Brief: What you return must match the listing below line for line, minus its pictures.

Provided entries:
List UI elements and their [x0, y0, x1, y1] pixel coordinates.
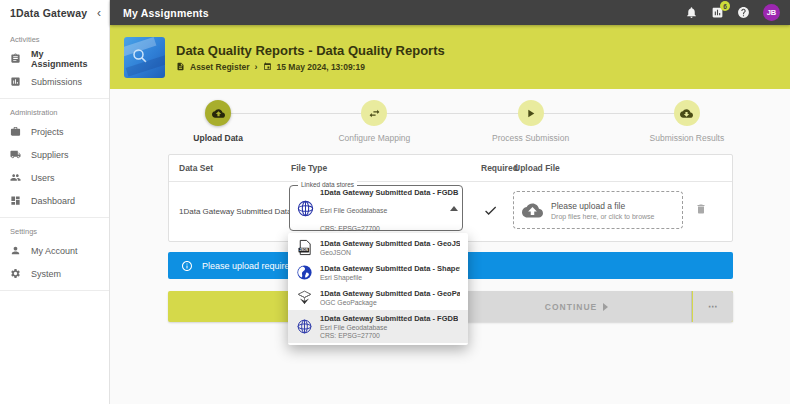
dropdown-option-fgdb[interactable]: 1Data Gateway Submitted Data - FGDB Esri…: [288, 310, 468, 343]
sidebar-item-submissions[interactable]: Submissions: [0, 70, 109, 93]
option-title: 1Data Gateway Submitted Data - FGDB: [320, 314, 458, 323]
sidebar-item-label: Dashboard: [31, 196, 75, 206]
sidebar-item-users[interactable]: Users: [0, 166, 109, 189]
sidebar-item-my-assignments[interactable]: My Assignments: [0, 47, 109, 70]
arrow-right-icon: [603, 303, 608, 311]
download-cloud-icon[interactable]: [674, 100, 700, 126]
person-icon: [10, 245, 21, 256]
more-options-label: ⋯: [708, 301, 718, 312]
briefcase-icon: [10, 126, 21, 137]
required-check-icon: [483, 203, 498, 218]
option-subtitle: OGC GeoPackage: [320, 299, 460, 306]
sidebar-item-system[interactable]: System: [0, 262, 109, 285]
sidebar-item-label: Projects: [31, 127, 64, 137]
app-logo-title: 1Data Gateway: [10, 7, 97, 19]
help-icon[interactable]: [737, 6, 750, 19]
sidebar-item-label: Users: [31, 173, 55, 183]
option-title: 1Data Gateway Submitted Data - GeoJSON: [320, 239, 460, 248]
dropzone-title: Please upload a file: [551, 201, 654, 211]
dropdown-option-geojson[interactable]: JSON 1Data Gateway Submitted Data - GeoJ…: [288, 235, 468, 260]
assignment-header: Data Quality Reports - Data Quality Repo…: [110, 25, 790, 89]
assignment-clipboard-icon: [10, 53, 21, 64]
sidebar-item-label: My Assignments: [31, 49, 99, 69]
dropzone-subtitle: Drop files here, or click to browse: [551, 213, 654, 220]
upload-cloud-icon[interactable]: [205, 100, 231, 126]
top-bar: My Assignments 6 JB: [110, 0, 790, 25]
option-title: 1Data Gateway Submitted Data - Shapefile: [320, 264, 460, 273]
table-header-row: Data Set File Type Required Upload File: [169, 155, 732, 182]
more-options-button[interactable]: ⋯: [693, 291, 733, 322]
selected-option-title: 1Data Gateway Submitted Data - FGDB: [320, 188, 458, 197]
assignment-thumbnail: [124, 37, 165, 78]
step-submission-results: Submission Results: [609, 96, 765, 148]
breadcrumb-timestamp: 15 May 2024, 13:09:19: [277, 62, 365, 72]
info-icon: [181, 260, 193, 272]
swap-arrows-icon[interactable]: [361, 100, 387, 126]
sidebar-item-label: My Account: [31, 246, 78, 256]
upload-cloud-icon: [522, 200, 543, 221]
sidebar-item-my-account[interactable]: My Account: [0, 239, 109, 262]
play-icon[interactable]: [518, 100, 544, 126]
file-dropzone[interactable]: Please upload a file Drop files here, or…: [513, 191, 683, 229]
file-type-dropdown-menu: JSON 1Data Gateway Submitted Data - GeoJ…: [288, 233, 468, 345]
truck-icon: [10, 149, 21, 160]
step-upload-data: Upload Data: [140, 96, 296, 148]
dataset-name: 1Data Gateway Submitted Data: [179, 207, 292, 216]
option-subtitle: GeoJSON: [320, 249, 460, 256]
delete-file-icon[interactable]: [695, 203, 707, 215]
magnifier-icon: [131, 47, 149, 65]
sidebar-item-suppliers[interactable]: Suppliers: [0, 143, 109, 166]
geojson-file-icon: JSON: [296, 239, 313, 256]
section-label-activities: Activities: [0, 26, 109, 47]
sidebar: 1Data Gateway ‹ Activities My Assignment…: [0, 0, 110, 404]
sidebar-item-label: System: [31, 269, 61, 279]
geopackage-box-icon: [296, 289, 313, 306]
svg-text:JSON: JSON: [300, 248, 309, 252]
sidebar-item-projects[interactable]: Projects: [0, 120, 109, 143]
step-label: Process Submission: [492, 133, 569, 143]
calendar-icon: [263, 62, 272, 71]
step-configure-mapping: Configure Mapping: [296, 96, 452, 148]
sidebar-collapse-icon[interactable]: ‹: [97, 7, 101, 19]
app-window: My Assignments 6 JB Data Quality Reports…: [0, 0, 790, 404]
dropdown-option-shapefile[interactable]: 1Data Gateway Submitted Data - Shapefile…: [288, 260, 468, 285]
sidebar-item-dashboard[interactable]: Dashboard: [0, 189, 109, 212]
dashboard-grid-icon: [10, 195, 21, 206]
option-crs: CRS: EPSG=27700: [320, 332, 458, 339]
user-avatar[interactable]: JB: [763, 4, 780, 21]
page-title: My Assignments: [123, 7, 672, 19]
upload-table-card: Data Set File Type Required Upload File …: [168, 154, 733, 242]
notifications-bell-icon[interactable]: [685, 6, 698, 19]
continue-button[interactable]: CONTINUE: [462, 291, 692, 322]
selected-option-subtitle: Esri File Geodatabase: [320, 207, 387, 214]
step-process-submission: Process Submission: [453, 96, 609, 148]
dropdown-option-geopackage[interactable]: 1Data Gateway Submitted Data - GeoPackag…: [288, 285, 468, 310]
section-label-administration: Administration: [0, 99, 109, 120]
bar-chart-icon: [10, 76, 21, 87]
step-label: Configure Mapping: [338, 133, 410, 143]
sidebar-item-label: Suppliers: [31, 150, 69, 160]
column-header-data-set: Data Set: [179, 163, 213, 173]
select-floating-label: Linked data stores: [298, 181, 357, 188]
sidebar-item-label: Submissions: [31, 77, 82, 87]
breadcrumb: Asset Register › 15 May 2024, 13:09:19: [176, 62, 445, 72]
breadcrumb-separator: ›: [255, 62, 258, 72]
notification-count-badge: 6: [720, 1, 730, 11]
step-label: Upload Data: [193, 133, 243, 143]
column-header-upload-file: Upload File: [514, 163, 560, 173]
chevron-up-icon: [450, 206, 458, 211]
file-type-select[interactable]: Linked data stores 1Data Gateway Submitt…: [289, 185, 463, 231]
fgdb-globe-icon: [296, 199, 315, 218]
shapefile-globe-icon: [296, 264, 313, 281]
fgdb-globe-icon: [296, 318, 313, 335]
project-file-icon: [176, 62, 185, 71]
breadcrumb-project[interactable]: Asset Register: [190, 62, 250, 72]
option-subtitle: Esri Shapefile: [320, 274, 460, 281]
step-label: Submission Results: [650, 133, 725, 143]
submissions-report-icon[interactable]: 6: [711, 6, 724, 19]
column-header-required: Required: [481, 163, 518, 173]
gear-icon: [10, 268, 21, 279]
section-label-settings: Settings: [0, 218, 109, 239]
continue-label: CONTINUE: [545, 302, 597, 312]
selected-option-crs: CRS: EPSG=27700: [320, 225, 380, 232]
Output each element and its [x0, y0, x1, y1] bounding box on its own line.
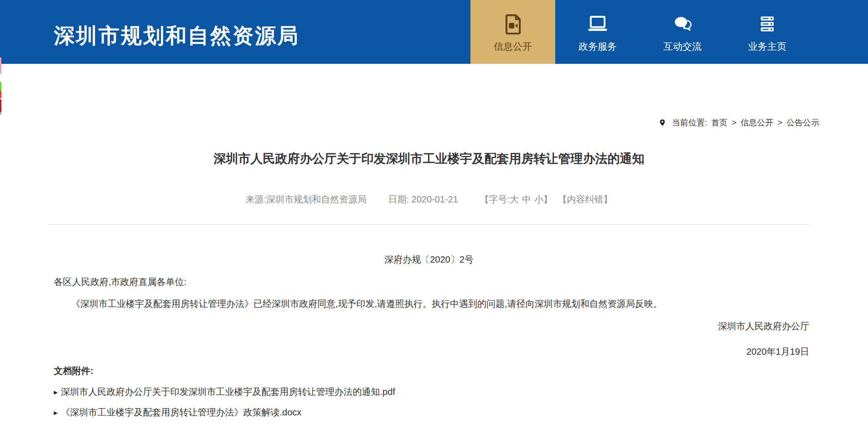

Solution to the problem:
List UI elements and their [x0, y0, x1, y1] pixel coordinates.
dropdown-option-fgdb[interactable]: 1Data Gateway Submitted Data - FGDB Esri…: [288, 310, 468, 343]
sidebar-item-submissions[interactable]: Submissions: [0, 70, 109, 93]
option-title: 1Data Gateway Submitted Data - FGDB: [320, 314, 458, 323]
sidebar-item-label: Dashboard: [31, 196, 75, 206]
sidebar-item-users[interactable]: Users: [0, 166, 109, 189]
sidebar-item-my-assignments[interactable]: My Assignments: [0, 47, 109, 70]
arrow-right-icon: [603, 303, 608, 311]
download-cloud-icon[interactable]: [674, 100, 700, 126]
person-icon: [10, 245, 21, 256]
more-options-label: ⋯: [708, 301, 718, 312]
briefcase-icon: [10, 126, 21, 137]
required-check-icon: [483, 203, 498, 218]
option-subtitle: OGC GeoPackage: [320, 299, 460, 306]
sidebar-item-system[interactable]: System: [0, 262, 109, 285]
sidebar-item-label: Projects: [31, 127, 64, 137]
app-logo-title: 1Data Gateway: [10, 7, 97, 19]
help-icon[interactable]: [737, 6, 750, 19]
sidebar-item-label: Users: [31, 173, 55, 183]
option-title: 1Data Gateway Submitted Data - GeoJSON: [320, 239, 460, 248]
dropzone-title: Please upload a file: [551, 201, 654, 211]
dropdown-option-geojson[interactable]: JSON 1Data Gateway Submitted Data - GeoJ…: [288, 235, 468, 260]
assignment-header: Data Quality Reports - Data Quality Repo…: [110, 25, 790, 89]
assignment-clipboard-icon: [10, 53, 21, 64]
sidebar-item-label: My Assignments: [31, 49, 99, 69]
dropzone-subtitle: Drop files here, or click to browse: [551, 213, 654, 220]
upload-cloud-icon[interactable]: [205, 100, 231, 126]
top-bar: My Assignments 6 JB: [110, 0, 790, 25]
option-title: 1Data Gateway Submitted Data - Shapefile: [320, 264, 460, 273]
table-header-row: Data Set File Type Required Upload File: [169, 155, 732, 182]
more-options-button[interactable]: ⋯: [693, 291, 733, 322]
selected-option-title: 1Data Gateway Submitted Data - FGDB: [320, 188, 458, 197]
assignment-thumbnail: [124, 37, 165, 78]
step-submission-results: Submission Results: [609, 96, 765, 148]
breadcrumb-timestamp: 15 May 2024, 13:09:19: [277, 62, 365, 72]
info-icon: [181, 260, 193, 272]
swap-arrows-icon[interactable]: [361, 100, 387, 126]
sidebar-item-label: My Account: [31, 246, 78, 256]
upload-cloud-icon: [522, 200, 543, 221]
sidebar-item-my-account[interactable]: My Account: [0, 239, 109, 262]
play-icon[interactable]: [518, 100, 544, 126]
file-dropzone[interactable]: Please upload a file Drop files here, or…: [513, 191, 683, 229]
file-type-dropdown-menu: JSON 1Data Gateway Submitted Data - GeoJ…: [288, 233, 468, 345]
truck-icon: [10, 149, 21, 160]
step-upload-data: Upload Data: [140, 96, 296, 148]
dataset-name: 1Data Gateway Submitted Data: [179, 207, 292, 216]
option-subtitle: GeoJSON: [320, 249, 460, 256]
delete-file-icon[interactable]: [695, 203, 707, 215]
magnifier-icon: [131, 47, 149, 65]
sidebar-item-suppliers[interactable]: Suppliers: [0, 143, 109, 166]
geojson-file-icon: JSON: [296, 239, 313, 256]
section-label-activities: Activities: [0, 26, 109, 47]
sidebar: 1Data Gateway ‹ Activities My Assignment…: [0, 0, 110, 404]
sidebar-item-label: System: [31, 269, 61, 279]
geopackage-box-icon: [296, 289, 313, 306]
svg-text:JSON: JSON: [300, 248, 309, 252]
sidebar-item-projects[interactable]: Projects: [0, 120, 109, 143]
step-label: Process Submission: [492, 133, 569, 143]
calendar-icon: [263, 62, 272, 71]
step-configure-mapping: Configure Mapping: [296, 96, 452, 148]
sidebar-collapse-icon[interactable]: ‹: [97, 7, 101, 19]
app-window: My Assignments 6 JB Data Quality Reports…: [0, 0, 790, 404]
dropdown-option-shapefile[interactable]: 1Data Gateway Submitted Data - Shapefile…: [288, 260, 468, 285]
sidebar-item-dashboard[interactable]: Dashboard: [0, 189, 109, 212]
dashboard-grid-icon: [10, 195, 21, 206]
option-crs: CRS: EPSG=27700: [320, 332, 458, 339]
user-avatar[interactable]: JB: [763, 4, 780, 21]
page-title: My Assignments: [123, 7, 672, 19]
upload-table-card: Data Set File Type Required Upload File …: [168, 154, 733, 242]
notifications-bell-icon[interactable]: [685, 6, 698, 19]
continue-button[interactable]: CONTINUE: [462, 291, 692, 322]
selected-option-subtitle: Esri File Geodatabase: [320, 207, 387, 214]
step-process-submission: Process Submission: [453, 96, 609, 148]
dropdown-option-geopackage[interactable]: 1Data Gateway Submitted Data - GeoPackag…: [288, 285, 468, 310]
section-label-administration: Administration: [0, 99, 109, 120]
bar-chart-icon: [10, 76, 21, 87]
step-label: Configure Mapping: [338, 133, 410, 143]
sidebar-item-label: Suppliers: [31, 150, 69, 160]
column-header-data-set: Data Set: [179, 163, 213, 173]
select-floating-label: Linked data stores: [298, 181, 357, 188]
sidebar-item-label: Submissions: [31, 77, 82, 87]
breadcrumb: Asset Register › 15 May 2024, 13:09:19: [176, 62, 445, 72]
breadcrumb-separator: ›: [255, 62, 258, 72]
notification-count-badge: 6: [720, 1, 730, 11]
step-label: Upload Data: [193, 133, 243, 143]
column-header-upload-file: Upload File: [514, 163, 560, 173]
chevron-up-icon: [450, 206, 458, 211]
file-type-select[interactable]: Linked data stores 1Data Gateway Submitt…: [289, 185, 463, 231]
fgdb-globe-icon: [296, 199, 315, 218]
shapefile-globe-icon: [296, 264, 313, 281]
fgdb-globe-icon: [296, 318, 313, 335]
project-file-icon: [176, 62, 185, 71]
breadcrumb-project[interactable]: Asset Register: [190, 62, 250, 72]
option-subtitle: Esri Shapefile: [320, 274, 460, 281]
step-label: Submission Results: [650, 133, 725, 143]
submissions-report-icon[interactable]: 6: [711, 6, 724, 19]
column-header-required: Required: [481, 163, 518, 173]
gear-icon: [10, 268, 21, 279]
section-label-settings: Settings: [0, 218, 109, 239]
continue-label: CONTINUE: [545, 302, 597, 312]
selected-option-crs: CRS: EPSG=27700: [320, 225, 380, 232]
Output each element and its [x0, y0, x1, y1] bounding box on its own line.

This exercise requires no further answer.